Cette statue d’un Giordano Bruno bien vivant contraste fortement avec la statue formelle qui se trouve sur le Campo de’ Fiori (champ de fleurs) à Rome, où il a été brûlé sur le bûcher en 1600.
La statue de Bogota est également totalement différente de la sculpture macabre de Bruno, suspendu à l’envers sur un bûcher, qui se trouve sur la Potsdamer Platz à Berlin.
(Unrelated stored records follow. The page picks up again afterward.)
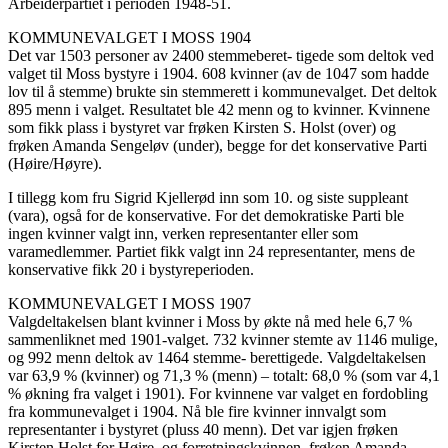
Arbeiderpartiet i perioden 1948-51.
KOMMUNEVALGET I MOSS 1904
Det var 1503 personer av 2400 stemmeberet- tigede som deltok ved
valget til Moss bystyre i 1904. 608 kvinner (av de 1047 som hadde
lov til å stemme) brukte sin stemmerett i kommunevalget. Det deltok
895 menn i valget. Resultatet ble 42 menn og to kvinner. Kvinnene
som fikk plass i bystyret var frøken Kirsten S. Holst (over) og
frøken Amanda Sengeløv (under), begge for det konservative Parti
(Høire/Høyre).
I tillegg kom fru Sigrid Kjellerød inn som 10. og siste suppleant
(vara), også for de konservative. For det demokratiske Parti ble
ingen kvinner valgt inn, verken representanter eller som
varamedlemmer. Partiet fikk valgt inn 24 representanter, mens de
konservative fikk 20 i bystyreperioden.
KOMMUNEVALGET I MOSS 1907
Valgdeltakelsen blant kvinner i Moss by økte nå med hele 6,7 %
sammenliknet med 1901-valget. 732 kvinner stemte av 1146 mulige,
og 992 menn deltok av 1464 stemme- berettigede. Valgdeltakelsen
var 63,9 % (kvinner) og 71,3 % (menn) – totalt: 68,0 % (som var 4,1
% økning fra valget i 1901). For kvinnene var valget en fordobling
fra kommunevalget i 1904. Nå ble fire kvinner innvalgt som
representanter i bystyret (pluss 40 menn). Det var igjen frøken
Kirsten Holst for Høire, og forretningskvinnen, frøken Amanda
Bruno est l’un des penseurs les plus fascinants du XVIe siècle. Il a voyagé dans toute l’Europe occidentale, a rencontré certains des plus grands intellectuels de l’époque et a écrit de nombreux ouvrages sur un grand nombre de sujets. Son style d’écriture était tout à fait unique. Voici comment Hilary Gatti, ex-professeure associée de littérature anglaise à Rome et traductrice de La Cena de le ceneri1 [Le Banquet des cendres], décrit sa première rencontre avec Bruno et l’influence qu’il a exercée sur Shakespeare.2
TOUT A COMMENCÉ PAR UN COURS que je donnais sur Hamlet de Shakespeare à l’université de Rome « La Sapienza » en Italie. Au cours de ma lecture d’une petite partie de l’énorme quantité de documents critiques sur la tragédie de Shakespeare [...], je suis tombé sur une référence à une théorie selon laquelle certaines des caractéristiques d’Hamlet auraient pu être basées sur la vie et la mort tragique de Giordano Bruno, dans le Campo dei Fiori (le champ de fleurs), à Rome. […] J’ai rapporté chez moi le dialogue spécialement mentionné dans la page que j’avais lue, La cena de le ceneri, ou Le Banquet des cendres, dans l’édition Einaudi de 1955 dirigée par Giovanni Aquilecchia—un excellent érudit qui deviendrait bientôt un point de référence majeur tout au long de mes études sur Bruno. Je me souviens l’avoir lu en quelques heures, arrivant à la fin presque à bout de souffle. Je l’ai trouvé stupéfiant, bouleversant. Qu’est-ce que c’était ? De la philosophie, de la cosmologie ou du théâtre ? Ou de la philosophie et de la cosmologie sous la forme d'un drame ? Et quel genre de langue était-ce ? Je n’avais jamais lu ou entendu un tel italien, qu’il soit ancien ou moderne. Et comment cet homme de Nola (où était Nola ?) en savait-il autant sur le Londres élisabéthain ? Je n’étais alors sûr que d’une chose, et je n’ai jamais changé d’avis : Shakespeare avait parcouru ces pages. D’une manière ou d’une autre, quelque part, il les avait lues ou se les était fait lire. Car Le Banquet des cendres est un extraordinaire théâtre d'idées contradictoires, comme le sont d’ailleurs (je le découvrirai plus tard) tous les dialogues italiens de Bruno, ainsi que ses œuvres latines. [...] C’est aussi une œuvre dans laquelle Bruno dépeint clairement et explicitement une image prophétique de l’endroit où tout cela se terminerait : sa mort sur le bûcher en tant qu'hérétique méprisé. Shakespeare aussi a compris le drame des esprits si novateurs, si audacieux, que leurs sociétés n’ont pu y répondre qu’en décrétant leur silence éternel.3 [pp.ix-x, souligné par moi-même]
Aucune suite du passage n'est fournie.